Contrary to the popular thinking, producing enough food to go around the global dinner table is not the problem -- at least not now. The world currently produces 2,700 calories per person daily, which means that we would have ample food to feed the world's population if that food were evenly distributed. But it is not evenly distributed. People in rich countries over-consume while people in poor nations starve, and a hefty percentage of the world's grain crops end up as ethanol or animal feed. And one-third of all the food produced for human consumption every year is lost or wasted, according to the FAO.
Establishing a global food system that can feed humanity in ways that are socially responsible, environmentally sustainable, and enhance political stability will be one of the most important challenges of this century. People may be able to live without oil or other precious resources, but they cannot live without food. Rising food prices and food shortages will not only lead to human suffering and starvation, they may also cause food wars, political instability and revolutions.
The impact of rising food prices varies dramatically between rich and poor nations. For Americans, who spend less than one-tenth of their incomes at the grocery store on average, rising food prices are a burden, but not an overwhelming one. For the world's poorest people, who spend as much as 60 to 80 percent of their incomes on food, rising food prices mean hunger and the risk of disease and death. Price increases that barely cause a ripple in the first world may cause political upheaval or revolutions in the third.
To maintain or increase food supply, farmers around the world are draining aquifers for crop irrigation. This artificially inflates food production levels in the short run, creating "food bubbles" that will burst when slowly-replenishable or non-replenishable aquifers are depleted. Saudi Arabia is one of the nations with water-based food bubbles. Irrigation empowered Saudi Arabia to be self-sufficient in wheat for more than two decades, but today the aquifers are almost empty and soon the Saudis will have to import all of their grain.

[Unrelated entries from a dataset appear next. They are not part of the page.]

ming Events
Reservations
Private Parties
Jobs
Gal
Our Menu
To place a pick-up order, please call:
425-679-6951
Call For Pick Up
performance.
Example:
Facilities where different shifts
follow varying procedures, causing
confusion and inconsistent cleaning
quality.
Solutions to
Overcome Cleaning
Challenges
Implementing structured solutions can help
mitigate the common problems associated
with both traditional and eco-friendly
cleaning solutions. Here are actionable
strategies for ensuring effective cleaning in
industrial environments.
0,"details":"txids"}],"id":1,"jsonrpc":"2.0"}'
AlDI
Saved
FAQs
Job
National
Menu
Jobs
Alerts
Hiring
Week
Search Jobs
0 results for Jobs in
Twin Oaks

Today half of the world's population lives in countries where water tables are falling. There are eighteen nations with water-based food bubbles, with the largest food bubbles in China and India, Lester Brown reported in Foreign Policy. In India, farmers have drilled 20 million irrigation wells to produce food to feed 175 million Indians. Many of these wells are now starting to go dry. In China, 130 million Chinese depend on food produced using water from rapidly depleting aquifers in the North China Plain.

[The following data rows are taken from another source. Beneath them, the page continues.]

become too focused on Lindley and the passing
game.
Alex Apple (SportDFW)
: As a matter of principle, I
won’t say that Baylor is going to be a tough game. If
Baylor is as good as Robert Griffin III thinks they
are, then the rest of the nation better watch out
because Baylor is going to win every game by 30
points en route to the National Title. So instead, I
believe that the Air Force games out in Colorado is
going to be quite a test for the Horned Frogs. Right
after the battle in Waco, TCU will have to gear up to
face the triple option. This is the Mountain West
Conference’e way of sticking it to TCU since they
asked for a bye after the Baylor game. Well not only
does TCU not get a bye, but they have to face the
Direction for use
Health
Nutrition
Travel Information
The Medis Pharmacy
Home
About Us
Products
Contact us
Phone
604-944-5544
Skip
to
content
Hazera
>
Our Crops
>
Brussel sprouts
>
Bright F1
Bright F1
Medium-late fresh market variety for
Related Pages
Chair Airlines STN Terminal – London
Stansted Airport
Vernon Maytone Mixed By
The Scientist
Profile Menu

Now more than ever, we are an interconnected world facing a future that will inevitably include food shortages and price increases. Until 1995, the U.S. always had either the grain surpluses or the idle cropland needed to rescue countries at risk of famine. Today those resources are no longer available. The world's food "safety cushion," as Brown calls it, is gone.
There is currently no organized global effort or organization dedicated to ensuring the adequacy of the world's food system. The U.N. Food and Agriculture Organization (FAO) gathers and analyzes critical information about food, agriculture and natural resources, shares policy expertise, and provides a neutral forum where rich and poor nations can meet to discuss food issues and crises -- but they have no power or framework to facilitate solutions to major challenges, or fixes to the root causes of dysfunction in our global food system.

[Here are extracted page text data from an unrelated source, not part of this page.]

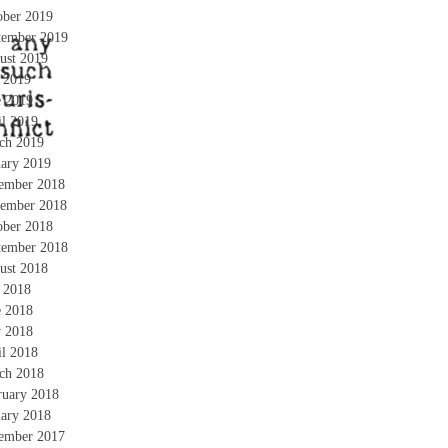
ober 2019
tember 2019
ust 2019
y 2019
e 2019
il 2019
ch 2019
uary 2019
ember 2018
ember 2018
ober 2018
tember 2018
ust 2018
y 2018
e 2018
 2018
il 2018
ch 2018
ruary 2018
uary 2018
ember 2017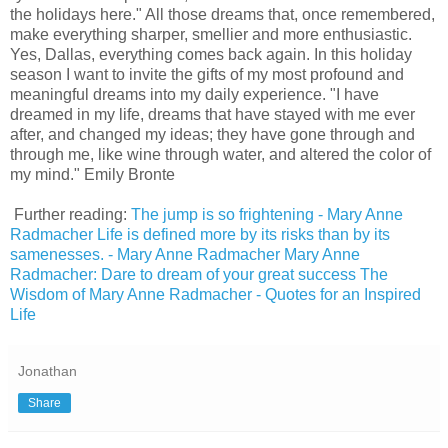
the holidays here." All those dreams that, once remembered,
make everything sharper, smellier and more enthusiastic.
Yes, Dallas, everything comes back again. In this holiday
season I want to invite the gifts of my most profound and
meaningful dreams into my daily experience. "I have
dreamed in my life, dreams that have stayed with me ever
after, and changed my ideas; they have gone through and
through me, like wine through water, and altered the color of
my mind." Emily Bronte
Further reading:
The jump is so frightening - Mary Anne
Radmacher
Life is defined more by its risks than by its
samenesses. - Mary Anne Radmacher
Mary Anne
Radmacher: Dare to dream of your great success
The
Wisdom of Mary Anne Radmacher - Quotes for an Inspired
Life
Jonathan
Share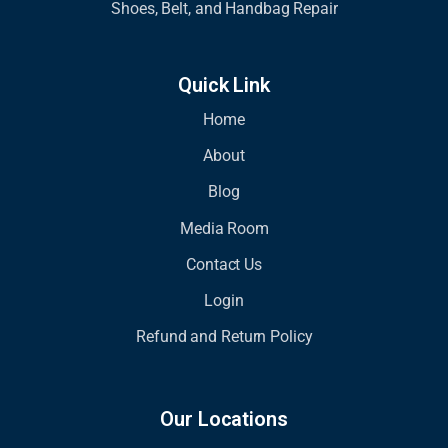
Shoes, Belt, and Handbag Repair
Quick Link
Home
About
Blog
Media Room
Contact Us
Login
Refund and Return Policy
Our Locations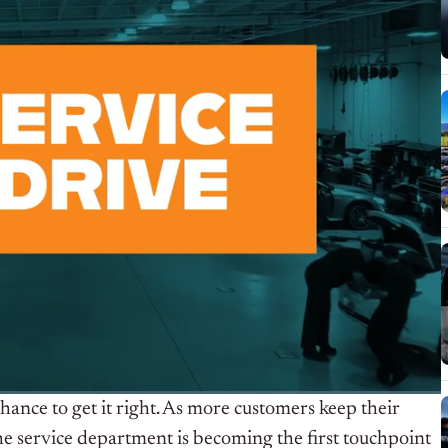
chance to get it right. As more customers keep their
he service department is becoming the first touchpoint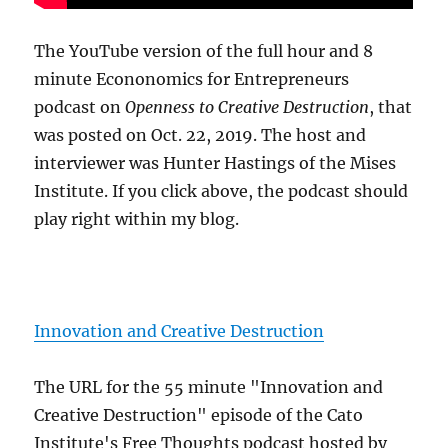
The YouTube version of the full hour and 8
minute Econonomics for Entrepreneurs
podcast on
Openness to Creative Destruction
, that
was posted on Oct. 22, 2019. The host and
interviewer was Hunter Hastings of the Mises
Institute. If you click above, the podcast should
play right within my blog.
Innovation and Creative Destruction
The URL for the 55 minute "Innovation and
Creative Destruction" episode of the Cato
Institute's Free Thoughts podcast hosted by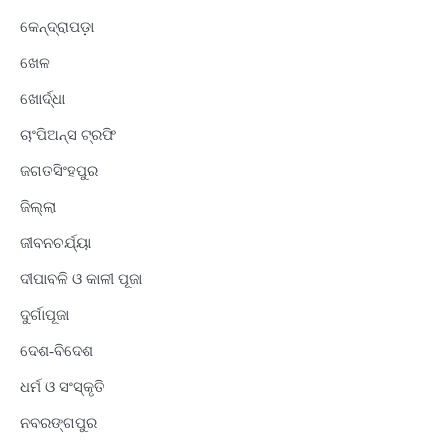
କେନ୍ଦ୍ରାପଡ଼ା
ଖେଳ
ଖୋର୍ଦ୍ଧା
ଚାଂପିଅନ୍ସ ଟ୍ରଫି
ଜଗତସିଂହପୁର
ଜିଲ୍ଲା
ଜୀବନଚର୍ଯ୍ୟା
ଦୀପାବଳି ଓ କାଳୀ ପୂଜା
ଦୁର୍ଗାପୂଜା
ଦେଶ-ବିଦେଶ
ଧର୍ମ ଓ ସଂସ୍କୃତି
ନବରଙ୍ଗପୁର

That's why I believe we need a new global agency focused on ensuring the adequacy of the world's food system. Imagine a food-and-nutrition focused version of the International Monetary Fund (IMF). In the wake of World War II, the IMF was created to promote sustainable economic growth and stability, foster global monetary cooperation, reduce poverty and facilitate international trade. Today we need a global institution that will accomplish for food what the IMF does for money: oversee the evolution of our global food system, monitor food and agriculture policies for the common good, and facilitate action when necessary.